Avana's Jalasanchay is based on a simple idea of creating artificial water storage ponds and lining it with a polymer sheet to ensure water doesn't percolate to the ground.
World Water Conservation Day: Maithili Appalwar was working with a not-for-profit in Yavatmal district of Maharashtra to improve the mental health of farmers. While working on the ground, she quickly realised that rather than developing interventions to improve their mental health, solutions to help them improve their yield would be beneficial.
“Farmers, despite having 5-7 acres of land, were living in dilapidated condition. Water scarcity was coming up over and again in conversations with them as a leading cause of their distress,” she told Financial Express Online.
“They were completely dependent on rains for irrigation and if there was a scarce monsoon, farmers would lose their crop for that season,” she added.
Having worked in her family firm EMMBI Industries manufacturing specialty polymers, she leveraged her existing knowledge to launch the firm Avana in 2016 to create affordable solutions for farmers to improve their yield and livelihood. Their first product was Jalasanchay, a simple idea of creating artificial water storage ponds and lining it with a polymer sheet to ensure water doesn’t percolate to the ground.
They spent the first year innovating the product and did a pilot with over 100 farmers for product development. They had to ensure it could stand the harsh climatic conditions and hold lakhs of liters of water. One of the major changes was introduced in 2017 when they decided to double the width of the panels that were joint together, using heat, to create one huge lining sheet. Earlier the panels were 15 meters long and six-feet wide. The rationale was to reduce the joints in the sheet to decrease the chances of leakage.
“We created a new loom to produce the polymer sheet that was double the size, almost 13 and a half foot wide which reduced the chance of leakage by 50%,” she said.
“Right now we’re not the only company selling polymer liners but we are the company with the world’s widest woven polythene-based panels,” she added.
The most challenging part was convincing farmers to invest Rs 2 lakhs as the initial one-time cost for lining the 2,000 square meters pond. But, what helped was the outcomes of farmers from the pilot. “We kept track of their income, the number of growing seasons they got and in many cases, we saw their income doubled. Once we had the data, it became easy to convince others,” said the firm’s COO Yash Punjabi. To ensure farmers get their bang for the buck, they also provide a five-year product warranty.
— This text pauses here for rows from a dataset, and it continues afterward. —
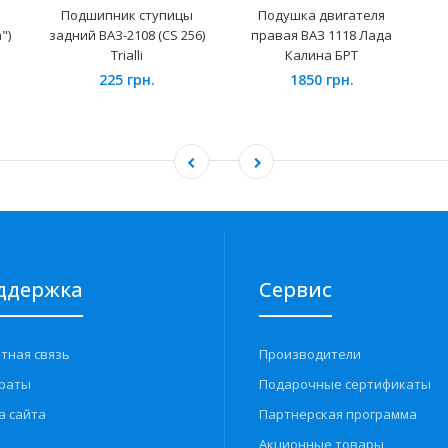
Подшипник ступицы
Подушка двигателя
")
задний ВАЗ-2108 (CS 256)
правая ВАЗ 1118 Лада
Trialli
Калина БРТ
225 грн.
1850 грн.
ддержка
Сервис
тная связь
Производители
раты
Подарочные сертификаты
а сайта
Партнерская программа
Акционные товары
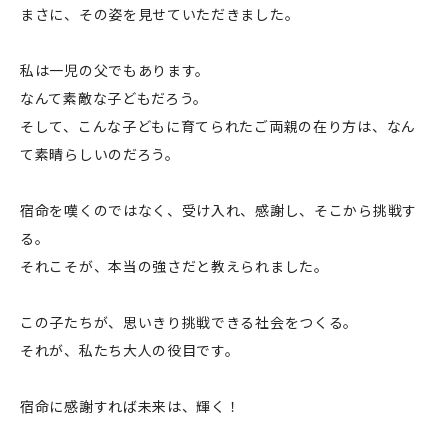
まさに、その姿を見せていただきました。
私は一児の父でもあります。
なんて素敵な子どもだろう。
そして、こんな子どもに育てられたご両親の在り方は、なん
て素晴らしいのだろう。
宿命を嘆くのではなく、受け入れ、感謝し、そこから挑戦す
る。
それこそが、本当の強さだと教えられました。
この子たちが、思いきり挑戦できる社会をつくる。
それが、私たち大人の役目です。
宿命に感謝すれば未来は、輝く！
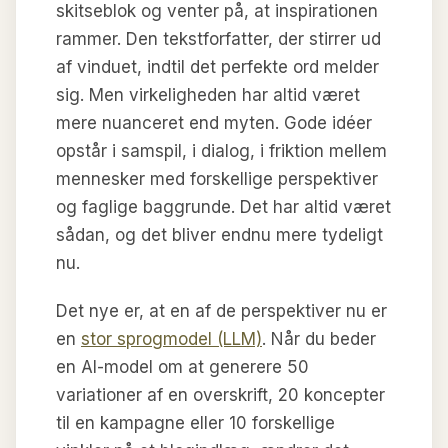
skitseblok og venter på, at inspirationen
rammer. Den tekstforfatter, der stirrer ud
af vinduet, indtil det perfekte ord melder
sig. Men virkeligheden har altid været
mere nuanceret end myten. Gode idéer
opstår i samspil, i dialog, i friktion mellem
mennesker med forskellige perspektiver
og faglige baggrunde. Det har altid været
sådan, og det bliver endnu mere tydeligt
nu.
Det nye er, at en af de perspektiver nu er
en
stor sprogmodel (LLM)
. Når du beder
en AI-model om at generere 50
variationer af en overskrift, 20 koncepter
til en kampagne eller 10 forskellige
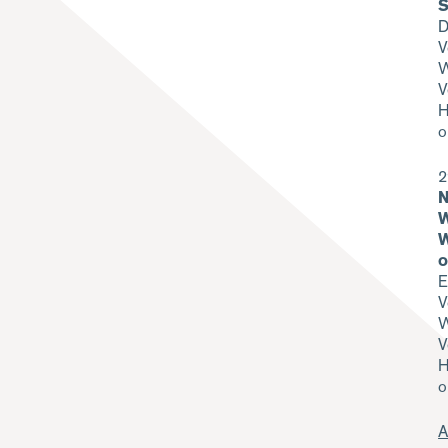
S
D
V
W
V
H
o
2
N
W
W
o
E
V
W
V
H
o
A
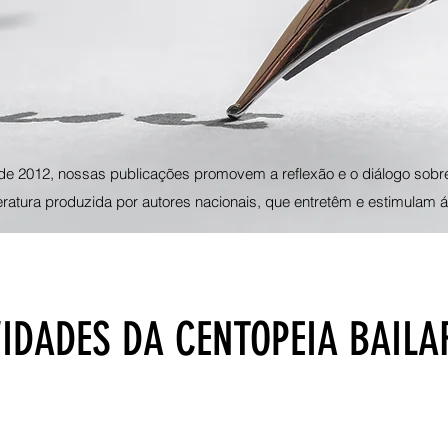
de 2012, nossas publicações promovem a reflexão e o diálogo sobr
teratura produzida por autores nacionais, que entretêm e estimulam á
VIDADES DA CENTOPEIA BAILA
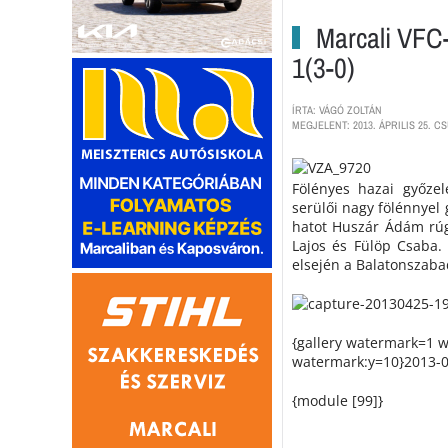
Marcali VFC-
1(3-0)
ÍRTA: VÁGÓ ZOLTÁN
MEGJELENT: 2013. ÁPRILIS 25. C
Fölényes hazai győze
serülői nagy fölénnyel 
hatot Huszár Ádám rúg
Lajos és Fülöp Csaba. 
elsején a Balatonszaba
{gallery watermark=1 
watermark:y=10}2013-04
{module [99]}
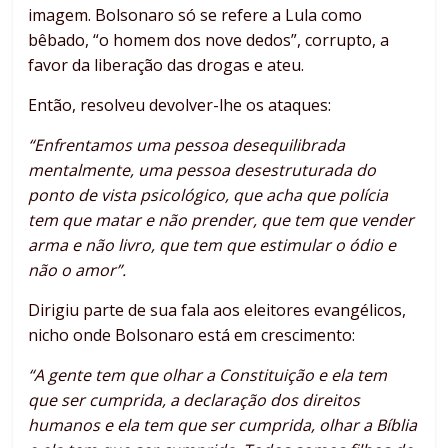
imagem. Bolsonaro só se refere a Lula como
bêbado, “o homem dos nove dedos”, corrupto, a
favor da liberação das drogas e ateu.
Então, resolveu devolver-lhe os ataques:
“Enfrentamos uma pessoa desequilibrada
mentalmente, uma pessoa desestruturada do
ponto de vista psicológico, que acha que polícia
tem que matar e não prender, que tem que vender
arma e não livro, que tem que estimular o ódio e
não o amor”.
Dirigiu parte de sua fala aos eleitores evangélicos,
nicho onde Bolsonaro está em crescimento:
“A gente tem que olhar a Constituição e ela tem
que ser cumprida, a declaração dos direitos
humanos e ela tem que ser cumprida, olhar a Bíblia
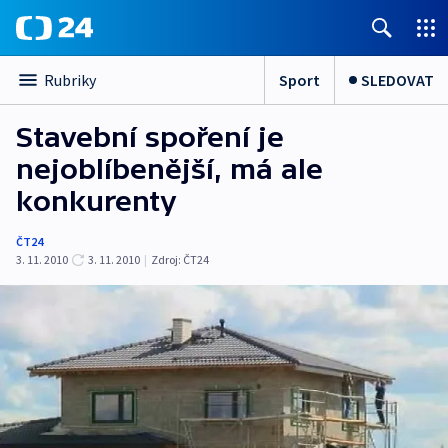
Sport
SLEDOVAT
Rubriky
Stavební spoření je
nejoblíbenější, má ale
konkurenty
ČT24
3. 11. 2010
3. 11. 2010
|
Zdroj:
ČT24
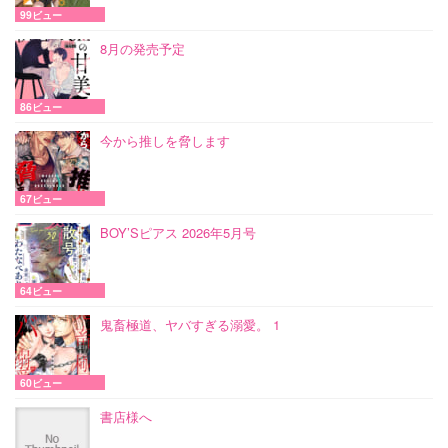
99ビュー
8月の発売予定
86ビュー
今から推しを脅します
67ビュー
BOY’Sピアス 2026年5月号
64ビュー
鬼畜極道、ヤバすぎる溺愛。 1
60ビュー
書店様へ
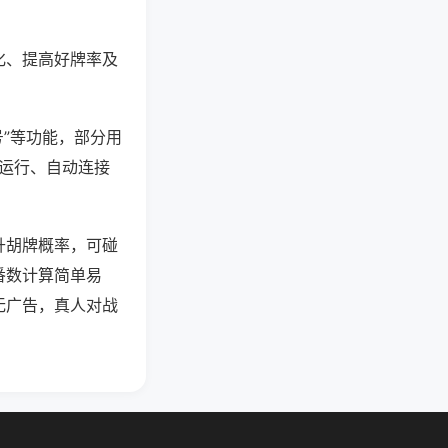
化、提高好牌率及
号”等功能，部分用
台运行、自动连接
升胡牌概率，可碰
番数计算简单易
无广告，真人对战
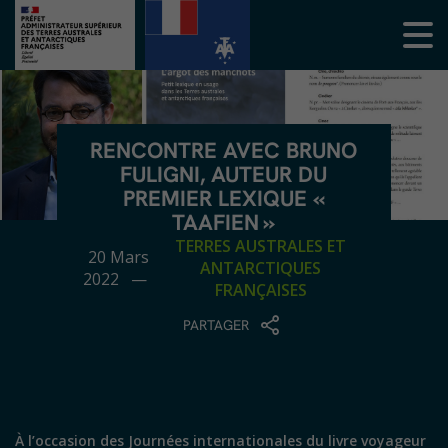
RENCONTRE AVEC BRUNO
FULIGNI, AUTEUR DU
PREMIER LEXIQUE «
TAAFIEN »
TERRES AUSTRALES ET
20 Mars
ANTARCTIQUES
2022 —
FRANÇAISES
PARTAGER
À l’occasion des Journées internationales du livre voyageur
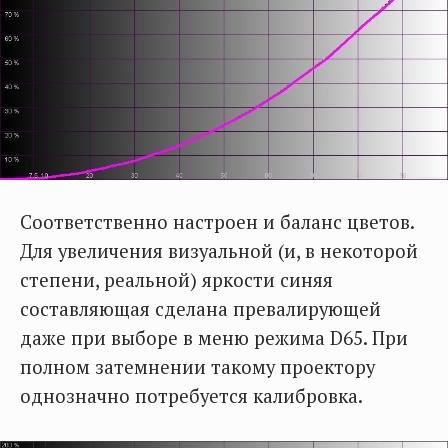
Соответственно настроен и баланс цветов.
Для увеличения визуальной (и, в некоторой
степени, реальной) яркости синяя
составляющая сделана превалирующей
даже при выборе в меню режима D65. При
полном затемнении такому проектору
однозначно потребуется калибровка.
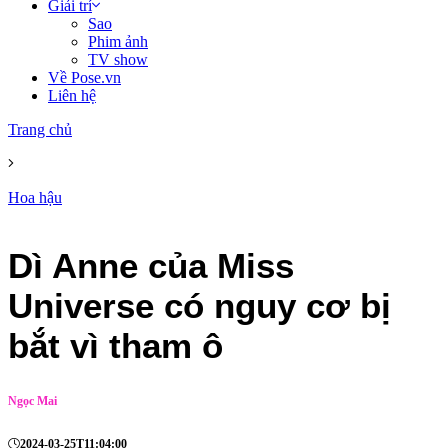
Giải trí
Sao
Phim ảnh
TV show
Về Pose.vn
Liên hệ
Trang chủ
Hoa hậu
Dì Anne của Miss
Universe có nguy cơ bị
bắt vì tham ô
Ngọc Mai
2024-03-25T11:04:00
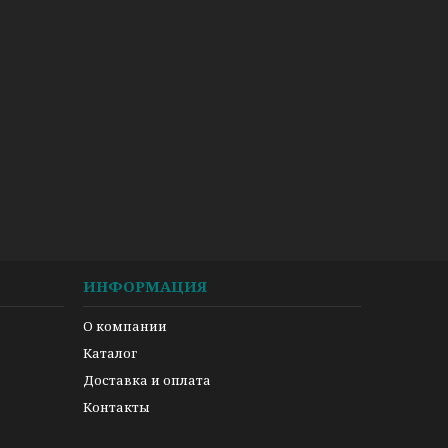
ИНФОРМАЦИЯ
О компании
Каталог
Доставка и оплата
Контакты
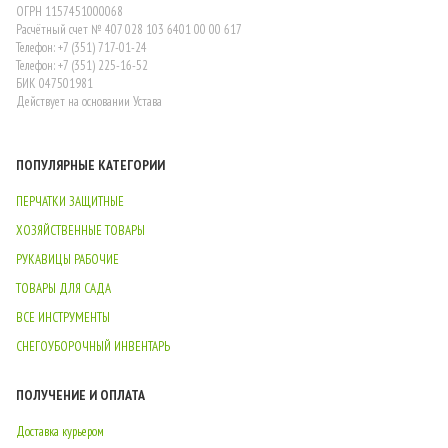
ОГРН 1157451000068
Расчётный счет № 407 028 103 6401 00 00 617
Телефон: +7 (351) 717-01-24
Телефон: +7 (351) 225-16-52
БИК 047501981
Действует на основании Устава
ПОПУЛЯРНЫЕ КАТЕГОРИИ
ПЕРЧАТКИ ЗАЩИТНЫЕ
ХОЗЯЙСТВЕННЫЕ ТОВАРЫ
РУКАВИЦЫ РАБОЧИЕ
ТОВАРЫ ДЛЯ САДА
ВСЕ ИНСТРУМЕНТЫ
СНЕГОУБОРОЧНЫЙ ИНВЕНТАРЬ
ПОЛУЧЕНИЕ И ОПЛАТА
Доставка курьером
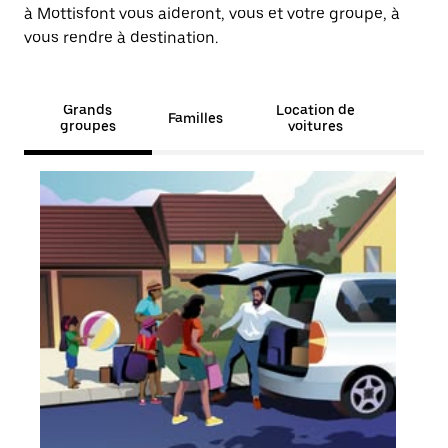
à Mottisfont vous aideront, vous et votre groupe, à
vous rendre à destination.
Grands
Location de
Familles
groupes
voitures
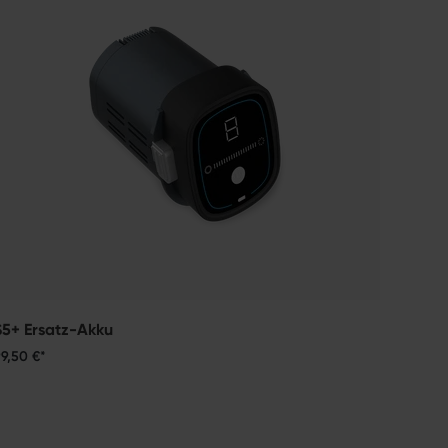
19,50 €
S5+ Ersatz-Akku
9,50 €*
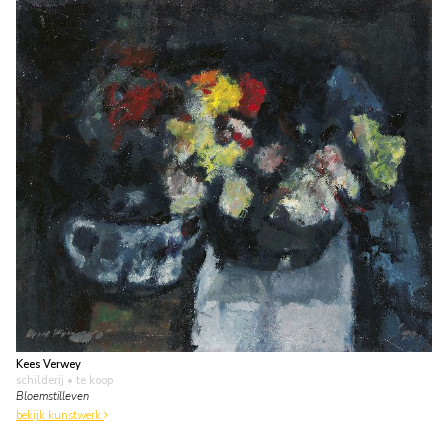
Kees Verwey
schilderij
• te koop
Bloemstilleven
bekijk kunstwerk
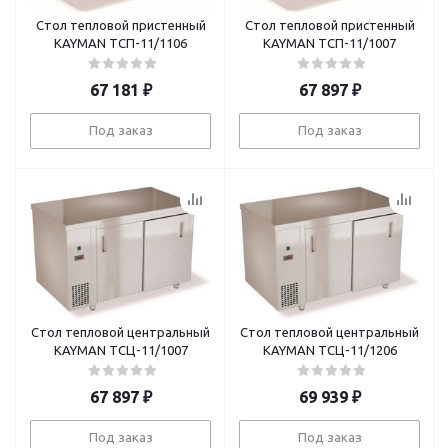
Стол тепловой пристенный
Стол тепловой пристенный
KAYMAN ТСП-11/1106
KAYMAN ТСП-11/1007
67 181
₽
67 897
₽
Под заказ
Под заказ
Стол тепловой центральный
Стол тепловой центральный
KAYMAN ТСЦ-11/1007
KAYMAN ТСЦ-11/1206
67 897
₽
69 939
₽
Под заказ
Под заказ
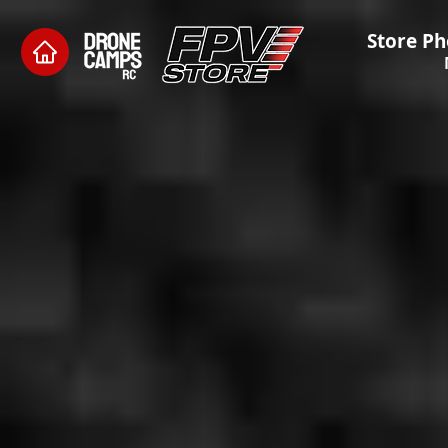
Store Ph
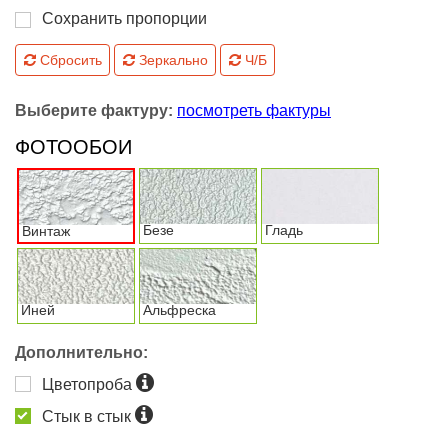
Сохранить пропорции
Сбросить
Зеркально
Ч/Б
Выберите фактуру:
посмотреть фактуры
ФОТООБОИ
Безе
Гладь
Винтаж
Иней
Альфреска
Дополнительно:
Цветопроба
Стык в стык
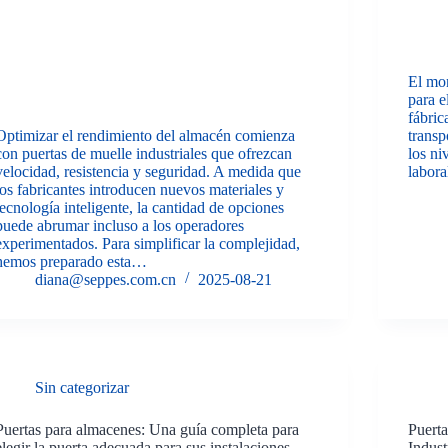
El mo
para e
fábric
Optimizar el rendimiento del almacén comienza
transp
con puertas de muelle industriales que ofrezcan
los ni
velocidad, resistencia y seguridad. A medida que
labor
los fabricantes introducen nuevos materiales y
tecnología inteligente, la cantidad de opciones
puede abrumar incluso a los operadores
experimentados. Para simplificar la complejidad,
hemos preparado esta…
diana@seppes.com.cn
2025-08-21
Sin categorizar
Puertas para almacenes: Una guía completa para
Puert
elegir la puerta adecuada para sus instalaciones
Indust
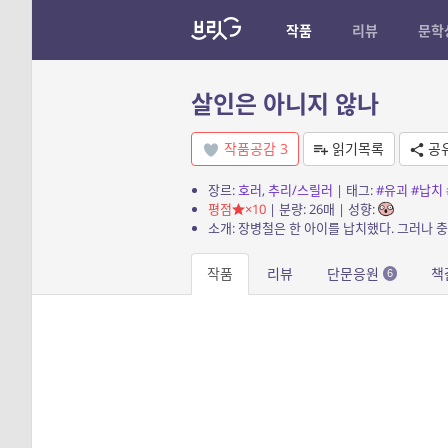
작품
리뷰
문학
살인은 아니지 않나
작품공감
3
읽기목록
공
장르:
호러
,
추리/스릴러
| 태그:
#유괴
#납치
평점
×10
| 분량: 26매 | 성향:
소개: 장병철은 한 아이를 납치했다. 그러나 
작품
리뷰
단문응원
책
6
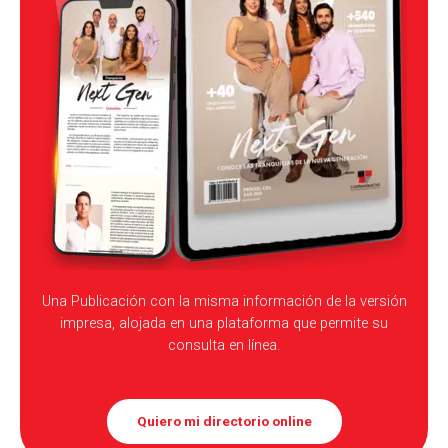
Una Publicación con la misma información de la versión
impresa, alojada en una plataforma que permite su
consulta en línea.
Quiero mi directorio online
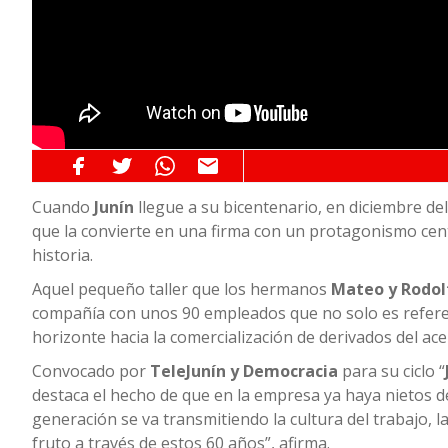
Cuando
Junín
llegue a su bicentenario, en diciembre d
que la convierte en una firma con un protagonismo centr
historia.
Aquel pequeño taller que los hermanos
Mateo y Rodol
compañía con unos 90 empleados que no solo es referen
horizonte hacia la comercialización de derivados del ac
Convocado por
TeleJunín y Democracia
para su ciclo “
destaca el hecho de que en la empresa ya haya nietos 
generación se va transmitiendo la cultura del trabajo, l
fruto a través de estos 60 años”, afirma.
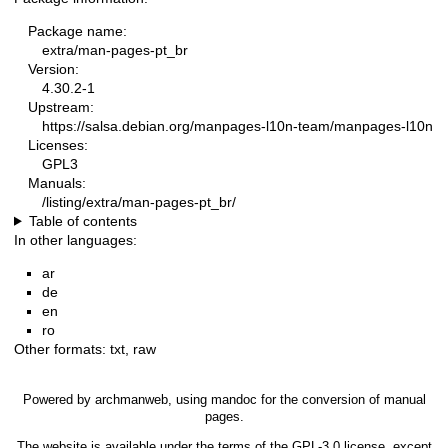
Package name:
extra/man-pages-pt_br
Version:
4.30.2-1
Upstream:
https://salsa.debian.org/manpages-l10n-team/manpages-l10n
Licenses:
GPL3
Manuals:
/listing/extra/man-pages-pt_br/
Table of contents
In other languages:
ar
de
en
ro
Other formats:
txt
,
raw
Powered by
archmanweb
, using
mandoc
for the conversion of manual
pages.
The website is available under the terms of the
GPL-3.0
license, except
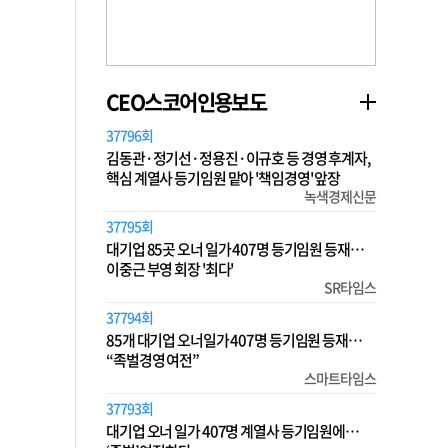
CEO스코어인용보도
37796회
김동관·정기선·정용진·이규호 등 경영 후계자,
핵심 계열사 등기임원 맡아 '책임경영' 앞장
녹색경제신문
37795회
대기업 85곳 오너 일가 407명 등기임원 등재…
이중근 부영 회장 '최다'
SR타임스
37794회
85개 대기업 오너일가 407명 등기임원 등재…
“족벌경영 여전”
스마트타임스
37793회
대기업 오너 일가 407명 계열사 등기임원에…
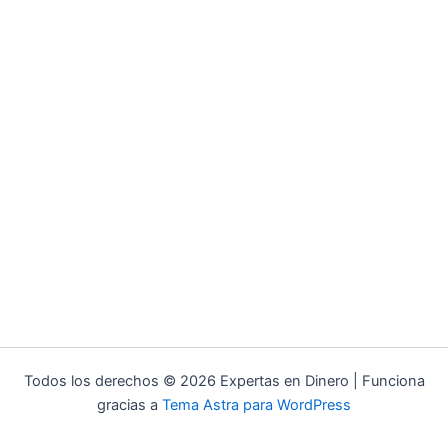
Todos los derechos © 2026 Expertas en Dinero | Funciona
gracias a
Tema Astra para WordPress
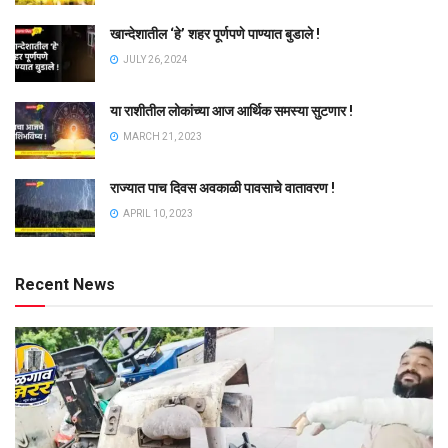
खान्देशातील ‘हे’ शहर पूर्णपणे पाण्यात बुडाले !
JULY 26, 2024
या राशीतील लोकांच्या आज आर्थिक समस्या सुटणार !
MARCH 21, 2023
राज्यात पाच दिवस अवकाळी पावसाचे वातावरण !
APRIL 10, 2023
Recent News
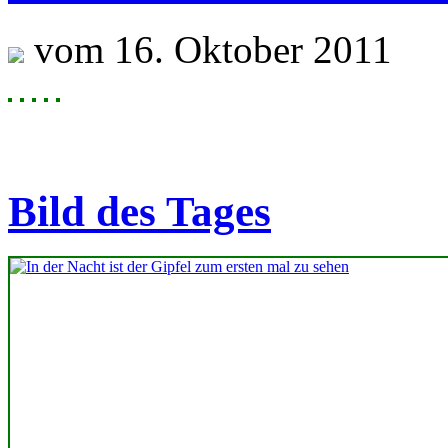
vom 16. Oktober 2011
Bild des Tages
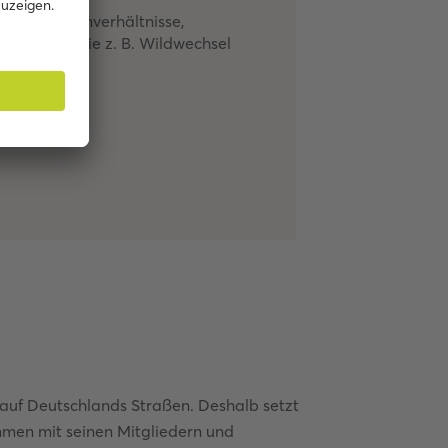
ige Straßenverhältnisse,
 Fahrbahn wie z. B. Wildwechsel
auf Deutschlands Straßen. Deshalb setzt
mmen mit seinen Mitgliedern und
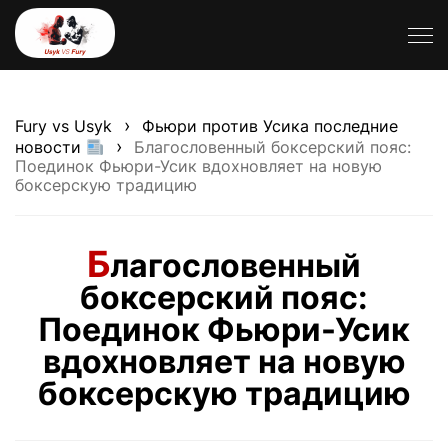
›
Fury vs Usyk
Фьюри против Усика последние
›
новости
Благословенный боксерский пояс:
Поединок Фьюри-Усик вдохновляет на новую
боксерскую традицию
Б
лагословенный
боксерский пояс:
Поединок Фьюри-Усик
вдохновляет на новую
боксерскую традицию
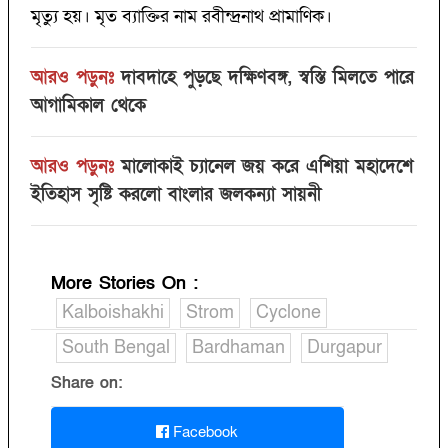
মৃত্যু হয়। মৃত ব্যাক্তির নাম রবীন্দ্রনাথ প্রামাণিক।
আরও পড়ুনঃ
দাবদাহে পুড়ছে দক্ষিণবঙ্গ, স্বস্তি মিলতে পারে
আগামিকাল থেকে
আরও পড়ুনঃ
মালোকাই চ্যানেল জয় করে এশিয়া মহাদেশে
ইতিহাস সৃষ্টি করলো বাংলার জলকন্যা সায়নী
More Stories On
:
Kalboishakhi
Strom
Cyclone
South Bengal
Bardhaman
Durgapur
Share on:
Facebook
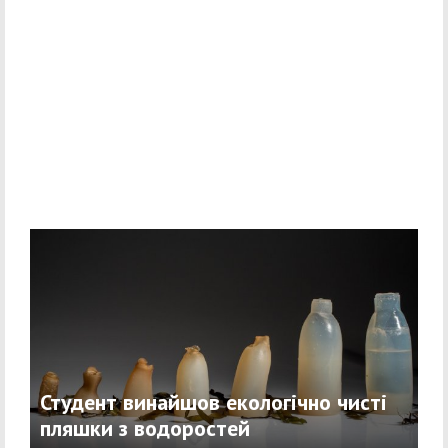
Студент винайшов екологічно чисті
пляшки з водоростей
They have supplied to the farmers in the states of Karnataka, Maharashtra, Rajasthan and Madhya Pradesh. Their biggest order was from Florida in the US for the 2700-acre pond.
Cut to 2021, Appalwar claims that the firm has installed Jalasanchay in around 20,000 ponds and has an annualised revenue of Rs 70 crore.
Next on the cards is a smart water pump starter to enable farmers to start and stop their water pump in the field remotely.